- DATA EXTRACT:
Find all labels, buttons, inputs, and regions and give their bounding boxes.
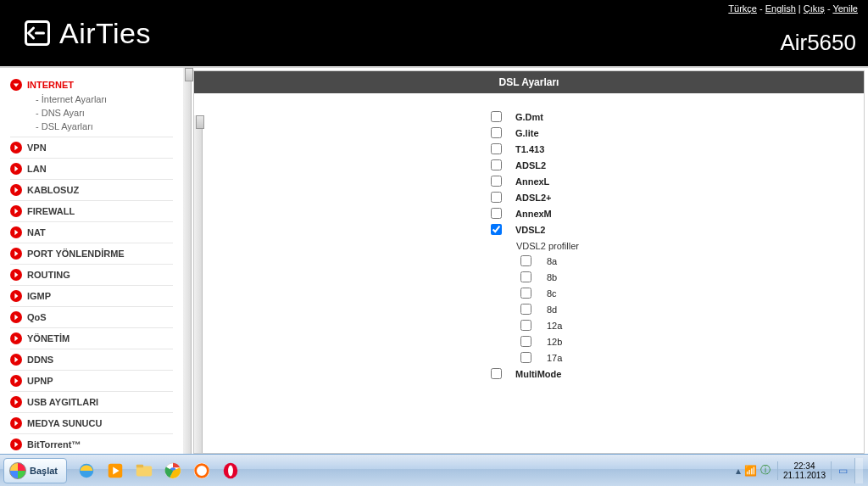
vdsl2-profile-checkbox-8a[interactable] — [520, 255, 531, 266]
nav-item-internet[interactable]: INTERNET — [10, 75, 173, 92]
vdsl2-profile-label: 12b — [547, 337, 562, 347]
dsl-option-row: ADSL2+ — [491, 189, 864, 205]
chevron-right-icon — [10, 354, 22, 366]
taskbar-opera-icon[interactable] — [218, 458, 243, 483]
nav-item-bittorrent-[interactable]: BitTorrent™ — [10, 434, 173, 454]
logout-link[interactable]: Çıkış — [804, 3, 825, 14]
dsl-option-label: AnnexM — [515, 209, 552, 219]
show-desktop-button[interactable] — [854, 458, 863, 483]
svg-marker-4 — [14, 166, 18, 171]
vdsl2-profile-checkbox-8d[interactable] — [520, 304, 531, 315]
nav-label: ROUTING — [27, 270, 70, 280]
dsl-option-row: MultiMode — [491, 366, 864, 382]
vdsl2-profile-row: 8b — [520, 269, 864, 285]
dsl-option-checkbox-annexm[interactable] — [491, 208, 502, 219]
taskbar-explorer-icon[interactable] — [131, 458, 157, 483]
vdsl2-profile-label: 8a — [547, 256, 557, 266]
dsl-option-checkbox-multimode[interactable] — [491, 368, 502, 379]
chevron-right-icon — [10, 311, 22, 323]
chevron-right-icon — [10, 290, 22, 302]
nav-item-ddns[interactable]: DDNS — [10, 349, 173, 371]
vdsl2-profile-checkbox-8b[interactable] — [520, 271, 531, 282]
chevron-right-icon — [10, 184, 22, 196]
chevron-right-icon — [10, 439, 22, 450]
dsl-option-checkbox-adsl2[interactable] — [491, 192, 502, 203]
nav-subitem[interactable]: - DNS Ayarı — [36, 106, 173, 120]
separator: - — [757, 3, 765, 14]
nav-item-usb-aygitlari[interactable]: USB AYGITLARI — [10, 392, 173, 413]
svg-marker-14 — [14, 378, 18, 383]
svg-marker-5 — [14, 187, 18, 193]
dsl-option-label: AnnexL — [515, 176, 549, 187]
dsl-option-label: G.Dmt — [515, 112, 543, 122]
tray-show-hidden-icon[interactable]: ▭ — [838, 465, 848, 477]
start-button[interactable]: Başlat — [3, 458, 67, 483]
dsl-option-checkbox-gdmt[interactable] — [491, 111, 502, 122]
dsl-option-label: ADSL2+ — [515, 193, 552, 203]
nav-label: PORT YÖNLENDİRME — [27, 249, 125, 259]
dsl-option-checkbox-annexl[interactable] — [491, 176, 502, 187]
nav-item-lan[interactable]: LAN — [10, 159, 173, 180]
nav-subitem[interactable]: - DSL Ayarları — [36, 120, 173, 133]
inner-frame-scrollbar[interactable] — [194, 115, 203, 453]
tray-time-text: 22:34 — [783, 461, 826, 471]
tray-icons: ▴ 📶 ⓘ — [736, 463, 771, 478]
svg-marker-10 — [14, 293, 18, 299]
lang-link-turkce[interactable]: Türkçe — [728, 3, 757, 14]
nav-item-vpn[interactable]: VPN — [10, 137, 173, 159]
sidebar-nav: INTERNET- İnternet Ayarları- DNS Ayarı- … — [0, 68, 183, 454]
svg-point-28 — [228, 465, 233, 476]
nav-item-nat[interactable]: NAT — [10, 222, 173, 243]
nav-label: YÖNETİM — [27, 333, 70, 344]
dsl-option-label: G.lite — [515, 128, 539, 138]
chevron-right-icon — [10, 226, 22, 238]
chevron-right-icon — [10, 375, 22, 387]
tray-network-icon[interactable]: 📶 — [744, 465, 757, 477]
svg-marker-11 — [14, 315, 18, 320]
chevron-right-icon — [10, 417, 22, 429]
nav-item-medya-sunucu[interactable]: MEDYA SUNUCU — [10, 413, 173, 434]
dsl-option-checkbox-vdsl2[interactable] — [491, 224, 502, 235]
app-header: Türkçe - English | Çıkış - Yenile AirTie… — [0, 0, 868, 66]
nav-item-port-y-nlendi-rme[interactable]: PORT YÖNLENDİRME — [10, 243, 173, 265]
tray-expand-icon[interactable]: ▴ — [736, 465, 741, 477]
dsl-option-checkbox-t1413[interactable] — [491, 143, 502, 154]
refresh-link[interactable]: Yenile — [832, 3, 858, 14]
nav-item-y-neti-m[interactable]: YÖNETİM — [10, 328, 173, 349]
nav-item-kablosuz[interactable]: KABLOSUZ — [10, 180, 173, 201]
vdsl2-profile-checkbox-12b[interactable] — [520, 336, 531, 347]
nav-item-igmp[interactable]: IGMP — [10, 286, 173, 307]
chevron-down-icon — [10, 79, 22, 91]
tray-info-icon[interactable]: ⓘ — [760, 463, 771, 478]
lang-link-english[interactable]: English — [765, 3, 796, 14]
tray-clock[interactable]: 22:34 21.11.2013 — [777, 461, 832, 480]
taskbar-app5-icon[interactable] — [189, 458, 214, 483]
nav-item-upnp[interactable]: UPNP — [10, 371, 173, 392]
nav-item-firewall[interactable]: FIREWALL — [10, 201, 173, 222]
vdsl2-profile-checkbox-8c[interactable] — [520, 288, 531, 299]
taskbar-ie-icon[interactable] — [74, 458, 99, 483]
chevron-right-icon — [10, 248, 22, 260]
vdsl2-profile-checkbox-17a[interactable] — [520, 352, 531, 363]
dsl-option-checkbox-adsl2[interactable] — [491, 159, 502, 170]
dsl-option-row: AnnexL — [491, 173, 864, 189]
svg-rect-22 — [136, 464, 143, 467]
nav-label: UPNP — [27, 376, 53, 386]
dsl-option-checkbox-glite[interactable] — [491, 127, 502, 138]
svg-marker-12 — [14, 336, 18, 341]
chevron-right-icon — [10, 163, 22, 175]
nav-item-qos[interactable]: QoS — [10, 307, 173, 328]
start-label: Başlat — [30, 466, 58, 476]
taskbar-media-icon[interactable] — [103, 458, 128, 483]
nav-label: IGMP — [27, 291, 51, 301]
dsl-option-label: ADSL2 — [515, 160, 546, 170]
tray-date-text: 21.11.2013 — [783, 471, 826, 480]
taskbar-chrome-icon[interactable] — [160, 458, 186, 483]
nav-label: USB AYGITLARI — [27, 397, 98, 407]
frame-scrollbar-left[interactable] — [183, 68, 192, 454]
nav-item-routing[interactable]: ROUTING — [10, 265, 173, 286]
nav-subitem[interactable]: - İnternet Ayarları — [36, 92, 173, 106]
nav-subitems: - İnternet Ayarları- DNS Ayarı- DSL Ayar… — [10, 92, 173, 137]
vdsl2-profile-row: 8a — [520, 253, 864, 269]
vdsl2-profile-checkbox-12a[interactable] — [520, 320, 531, 331]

- DIRECTIONS FOR THIS TASK: Nothing but the records above, exact and without pictures, should appear in the answer.

- ANSWER SECTION:
Find all labels, buttons, inputs, and regions and give their bounding boxes.
vdsl2-profile-checkbox-8a[interactable] — [520, 255, 531, 266]
nav-item-internet[interactable]: INTERNET — [10, 75, 173, 92]
vdsl2-profile-label: 12b — [547, 337, 562, 347]
dsl-option-row: ADSL2+ — [491, 189, 864, 205]
chevron-right-icon — [10, 354, 22, 366]
taskbar-opera-icon[interactable] — [218, 458, 243, 483]
nav-item-bittorrent-[interactable]: BitTorrent™ — [10, 434, 173, 454]
logout-link[interactable]: Çıkış — [804, 3, 825, 14]
dsl-option-label: AnnexM — [515, 209, 552, 219]
show-desktop-button[interactable] — [854, 458, 863, 483]
svg-marker-4 — [14, 166, 18, 171]
vdsl2-profile-checkbox-8d[interactable] — [520, 304, 531, 315]
nav-label: ROUTING — [27, 270, 70, 280]
dsl-option-row: MultiMode — [491, 366, 864, 382]
vdsl2-profile-row: 8b — [520, 269, 864, 285]
dsl-option-checkbox-annexm[interactable] — [491, 208, 502, 219]
taskbar-explorer-icon[interactable] — [131, 458, 157, 483]
vdsl2-profile-label: 8a — [547, 256, 557, 266]
dsl-option-checkbox-multimode[interactable] — [491, 368, 502, 379]
chevron-right-icon — [10, 311, 22, 323]
chevron-right-icon — [10, 290, 22, 302]
nav-item-ddns[interactable]: DDNS — [10, 349, 173, 371]
vdsl2-profile-checkbox-8b[interactable] — [520, 271, 531, 282]
chevron-right-icon — [10, 184, 22, 196]
chevron-right-icon — [10, 439, 22, 450]
dsl-option-checkbox-adsl2[interactable] — [491, 192, 502, 203]
nav-subitem[interactable]: - DNS Ayarı — [36, 106, 173, 120]
separator: - — [757, 3, 765, 14]
nav-item-usb-aygitlari[interactable]: USB AYGITLARI — [10, 392, 173, 413]
svg-marker-14 — [14, 378, 18, 383]
svg-marker-5 — [14, 187, 18, 193]
dsl-option-label: AnnexL — [515, 176, 549, 187]
dsl-option-label: G.Dmt — [515, 112, 543, 122]
tray-show-hidden-icon[interactable]: ▭ — [838, 465, 848, 477]
start-button[interactable]: Başlat — [3, 458, 67, 483]
dsl-option-checkbox-gdmt[interactable] — [491, 111, 502, 122]
dsl-option-label: ADSL2+ — [515, 193, 552, 203]
nav-label: PORT YÖNLENDİRME — [27, 249, 125, 259]
dsl-option-checkbox-annexl[interactable] — [491, 176, 502, 187]
nav-item-lan[interactable]: LAN — [10, 159, 173, 180]
nav-subitem[interactable]: - DSL Ayarları — [36, 120, 173, 133]
inner-frame-scrollbar[interactable] — [194, 115, 203, 453]
tray-time-text: 22:34 — [783, 461, 826, 471]
tray-icons: ▴ 📶 ⓘ — [736, 463, 771, 478]
svg-marker-10 — [14, 293, 18, 299]
lang-link-turkce[interactable]: Türkçe — [728, 3, 757, 14]
nav-item-vpn[interactable]: VPN — [10, 137, 173, 159]
sidebar-nav: INTERNET- İnternet Ayarları- DNS Ayarı- … — [0, 68, 183, 454]
svg-point-28 — [228, 465, 233, 476]
nav-item-nat[interactable]: NAT — [10, 222, 173, 243]
nav-label: YÖNETİM — [27, 333, 70, 344]
dsl-option-label: G.lite — [515, 128, 539, 138]
chevron-right-icon — [10, 226, 22, 238]
chevron-right-icon — [10, 375, 22, 387]
tray-network-icon[interactable]: 📶 — [744, 465, 757, 477]
svg-marker-11 — [14, 315, 18, 320]
chevron-right-icon — [10, 417, 22, 429]
nav-item-medya-sunucu[interactable]: MEDYA SUNUCU — [10, 413, 173, 434]
dsl-option-checkbox-vdsl2[interactable] — [491, 224, 502, 235]
app-header: Türkçe - English | Çıkış - Yenile AirTie… — [0, 0, 868, 66]
nav-item-port-y-nlendi-rme[interactable]: PORT YÖNLENDİRME — [10, 243, 173, 265]
tray-expand-icon[interactable]: ▴ — [736, 465, 741, 477]
dsl-option-checkbox-t1413[interactable] — [491, 143, 502, 154]
refresh-link[interactable]: Yenile — [832, 3, 858, 14]
nav-item-y-neti-m[interactable]: YÖNETİM — [10, 328, 173, 349]
nav-item-kablosuz[interactable]: KABLOSUZ — [10, 180, 173, 201]
vdsl2-profile-checkbox-12b[interactable] — [520, 336, 531, 347]
nav-item-igmp[interactable]: IGMP — [10, 286, 173, 307]
chevron-down-icon — [10, 79, 22, 91]
tray-info-icon[interactable]: ⓘ — [760, 463, 771, 478]
lang-link-english[interactable]: English — [765, 3, 796, 14]
tray-clock[interactable]: 22:34 21.11.2013 — [777, 461, 832, 480]
taskbar-app5-icon[interactable] — [189, 458, 214, 483]
nav-item-upnp[interactable]: UPNP — [10, 371, 173, 392]
nav-item-firewall[interactable]: FIREWALL — [10, 201, 173, 222]
vdsl2-profile-checkbox-8c[interactable] — [520, 288, 531, 299]
taskbar-ie-icon[interactable] — [74, 458, 99, 483]
chevron-right-icon — [10, 248, 22, 260]
vdsl2-profile-checkbox-17a[interactable] — [520, 352, 531, 363]
dsl-option-checkbox-adsl2[interactable] — [491, 159, 502, 170]
dsl-option-row: AnnexL — [491, 173, 864, 189]
svg-rect-22 — [136, 464, 143, 467]
nav-label: UPNP — [27, 376, 53, 386]
dsl-option-checkbox-glite[interactable] — [491, 127, 502, 138]
svg-marker-12 — [14, 336, 18, 341]
chevron-right-icon — [10, 163, 22, 175]
nav-item-qos[interactable]: QoS — [10, 307, 173, 328]
start-label: Başlat — [30, 466, 58, 476]
taskbar-media-icon[interactable] — [103, 458, 128, 483]
nav-label: IGMP — [27, 291, 51, 301]
dsl-option-label: ADSL2 — [515, 160, 546, 170]
tray-date-text: 21.11.2013 — [783, 471, 826, 480]
taskbar-chrome-icon[interactable] — [160, 458, 186, 483]
nav-label: USB AYGITLARI — [27, 397, 98, 407]
frame-scrollbar-left[interactable] — [183, 68, 192, 454]
nav-item-routing[interactable]: ROUTING — [10, 265, 173, 286]
nav-subitem[interactable]: - İnternet Ayarları — [36, 92, 173, 106]
nav-subitems: - İnternet Ayarları- DNS Ayarı- DSL Ayar… — [10, 92, 173, 137]
vdsl2-profile-row: 8a — [520, 253, 864, 269]
vdsl2-profile-checkbox-12a[interactable] — [520, 320, 531, 331]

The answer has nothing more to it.